The Hybrid Single-Particle Lagrangian Integrated Trajectory (HYSPLIT) model developed by NOAA (Draxler and Hess, 1998) is one of the most widely used models for atmospheric trajectory and dispersion calculations. The model source code was downloaded (https://www.ready.noaa.gov/HYSPLIT.php) and used to run 24-hour backwards trajectories (i.e., trajectories estimating the location of the air parcel currently at the O3 monitoring site 24 hours in the past) at a starting height of 300 m above ground level from the 702 O3 monitoring sites for each hour in years 2000 to 2016. The trajectories starting at 2100 Universal Coordinated Time (UTC; 2100 UTC corresponds to mid-afternoon in the U.S.) were used to calculate a daily transport distance (i.e., the distance between the starting and ending points of the trajectory, in km) and transport direction (i.e., the angle between the starting and ending points of the trajectory, in degrees clockwise from due north) for each O3 monitoring site (see Table 2).

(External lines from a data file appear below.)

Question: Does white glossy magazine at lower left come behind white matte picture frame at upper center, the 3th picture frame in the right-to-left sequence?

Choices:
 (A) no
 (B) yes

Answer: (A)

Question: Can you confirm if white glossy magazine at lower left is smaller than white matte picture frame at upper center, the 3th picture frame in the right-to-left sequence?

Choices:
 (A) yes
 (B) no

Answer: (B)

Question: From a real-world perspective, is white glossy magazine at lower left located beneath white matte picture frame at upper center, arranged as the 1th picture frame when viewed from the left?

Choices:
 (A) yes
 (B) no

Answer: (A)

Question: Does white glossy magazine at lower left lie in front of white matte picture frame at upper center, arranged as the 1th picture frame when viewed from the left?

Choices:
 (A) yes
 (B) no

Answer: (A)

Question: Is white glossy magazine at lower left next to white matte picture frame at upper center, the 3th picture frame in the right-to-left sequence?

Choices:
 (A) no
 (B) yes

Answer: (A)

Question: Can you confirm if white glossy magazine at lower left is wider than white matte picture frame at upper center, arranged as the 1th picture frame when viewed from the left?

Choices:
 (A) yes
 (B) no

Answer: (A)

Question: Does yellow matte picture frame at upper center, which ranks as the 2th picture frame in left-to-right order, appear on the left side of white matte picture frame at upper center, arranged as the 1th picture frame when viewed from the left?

A sensitivity analysis was performed to assess the viability of using the NARR data in place of both the surface measurements and the Integrated Global Radiosonde Archive (IGRA) measurement data used in the existing approach. Three datasets were compared for the set of 112 urban areas and 49 rural monitoring sites used by the EPA in their meteorologically adjusted trends for 2000–2016. The first dataset used the input data based on Camalier et al. (2007), the second dataset used the closest NARR equivalent for each variable, and the third “hybrid” dataset used the Camalier et al. (2007) input data for the surface variables and the NARR data for the upper-air variables.

This analysis showed that the NARR data resulted in a poorer model fit compared to the Camalier et al. (2007) data, with a mean decrease of 0.08 in Pearson R-squared (R2). However, the hybrid dataset produced a model fit similar to Camalier et al. (2007) and virtually no change in the magnitude of the adjustments to the trend. The improved spatial and temporal resolution and elimination of missing values in the data was considered a technical improvement, therefore the NARR data was used in place of the IGRA measurements for the upper-air variables going forward. Further details and results from this analysis are presented in the Supplemental Information.

A second sensitivity analysis was performed to assess how the use of Kriging to estimate the values of the meteorological parameters at the O3 monitoring sites compared to the existing approach. The “paired” dataset from Camalier et al. (2007) where MDA8 O3 concentrations were paired with surface data from a nearby weather station was compared to an “interpolated” dataset where meteorological variables were estimated at each O3 monitoring site using thin plate splines. In addition, transport variables were determined using HYSPLIT backward trajectories originating from the weather station in the paired dataset and originating from the O3 monitoring sites in the interpolated dataset. This comparison was performed for a set of six urban areas (with trends fit for all O3 monitoring sites in each area) and nine rural O3 monitoring sites chosen for geographic diversity.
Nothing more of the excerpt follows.